Accouchées les arrières-arrières pensées au volant des mains et pieds quand les yeux pensent conduire ?

Virevoltantes les maximes des frères et sœurs qui prêchent la tristesse fausse et la joie non-clamée contre les piètres glaires du rire permanent ?

Entendues les yeux clos les mains dé-jointes le cœur offert face aux armures chaque jour huilées ?

La moitié, l’entièreté ?

Sont-ce les frissons et délices des creux pleins qui fournissent la matière à créer et à détruire ?

Sont-ce les vigies plantureuses de la pensée patentée par les multiples ignorants assentiments des trous brillants d’ignorance pleine ?

Sont-ce les graviers chauds à la peau couchée qui crissent comme geint le frêne face aux vers à champignon-ami ?

Sont-ce les boutiques de mort placardées vie qui qui chimérisent l’être à un fagot-citeur de comptines pour ogres ?

Sont-ce les charmes désuets de la perte et du fracas d’un nez gothique comme un pucelage de vitrail sud ?

Sont-ce les calomnies, souffreteuses en duvet soyeux procurées par la haine de l’amour véritable ?

Sont-ce l’enchevêtrement inextricablement abasourdi d’hier qui côtoie à cheval la huppe fier de l’amitié brandie ?

Sont-ce les darwinistes qui ignorent jusqu’à leur père s’il a réellement existé ?

Sont-ce les foutres-à-queue qui condamnent comme on pète et sirotent en rotant les cervelles décharnées d’hommes transis du froid d’hier ?

Sont-ce l’asticotage et la rouspétance généreuse qui savent cogner misère et entre-caresser l’avenir ?

Sont-ce les aboiement furieux du relatif autorisé qui éveille le jeune doré dormant fontaine ?

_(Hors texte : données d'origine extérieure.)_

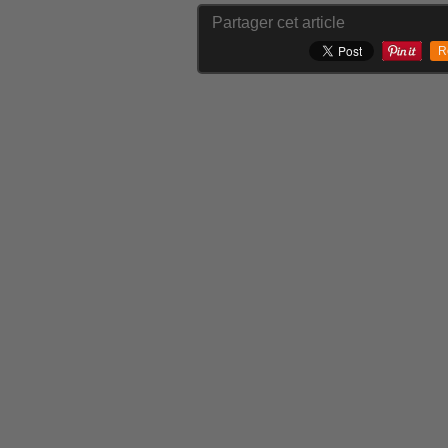
Partager cet article
R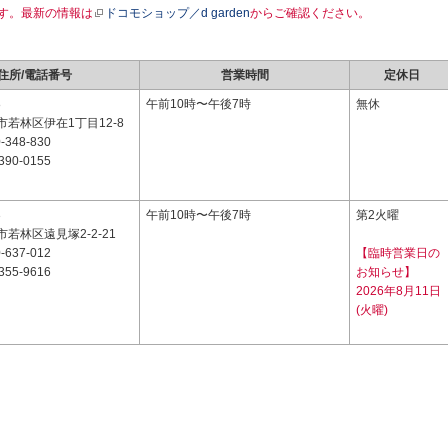
す。最新の情報は
ドコモショップ／d garden
からご確認ください。
住所/電話番号
営業時間
定休日
8
午前10時〜午後7時
無休
若林区伊在1丁目12-8
-348-830
390-0155
3
午前10時〜午後7時
第2火曜
若林区遠見塚2-2-21
-637-012
【臨時営業日の
355-9616
お知らせ】
2026年8月11日
(火曜)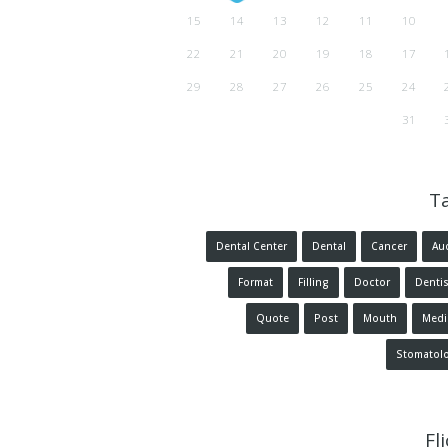
15
14
13
12
11
10
22
21
20
19
18
17
29
28
27
26
25
24
31
T
Dental Center
Dental
Cancer
Au
Format
Filling
Doctor
Dentis
Quote
Post
Mouth
Medi
Stomatol
Fl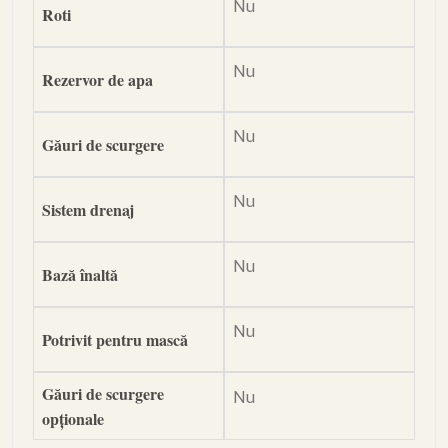
Nu
Roti
Nu
Rezervor de apa
Nu
Găuri de scurgere
Nu
Sistem drenaj
Nu
Bază înaltă
Nu
Potrivit pentru mască
Găuri de scurgere
Nu
opționale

Sont-ce les altercations brèves et mortelles des jus de pantalon de notaire qui bâtiront la suite pour nos gamètes fondues ?

Sont-ce les ennuis pressentis au midi de minuit chaque année où la lune rousse l’est vraiment ou sont-ce les mitaines en cloque des gentillesses pudibondes qui accrochent le ciel au plafond de leur studio ?

Sont-ce les baleines rieuses d’eau qui éclateront l’atomique énergie ratée d’avenir-sourire ?

Sont-ce les clochettes des alarmes de cœur et de tête qui délivreront les âmes noircies par la suie du feu sacré acheté à prix d’or et de sang ?

Sont-ce les pourpres des toiles et du lamier qui toniqueront les mouvements de l’air pour en faire du solide comme on dresse un minot ?

Sont-ce les artifices liés aux yeux qui pètent les fesses et les fusées sans pour autant voir des doigts mélangés ?

Sont-ce les frilosités de toute saison qui accrochent au derme du géant de chiffre ce qui le nourrit comme cuit la vapeur la patate ?

Sont-ce les animalités racineuses qui sauront retrouver la vigueur dépassée par le trop envie ?

Sont-ce les mâcheurs de paille et les tourneurs de pouce en rond qui réussiront à reclasser l’effort à sa place d’outil ?

Ils s’agenouillent des nuits les rivières, elles, espèrent.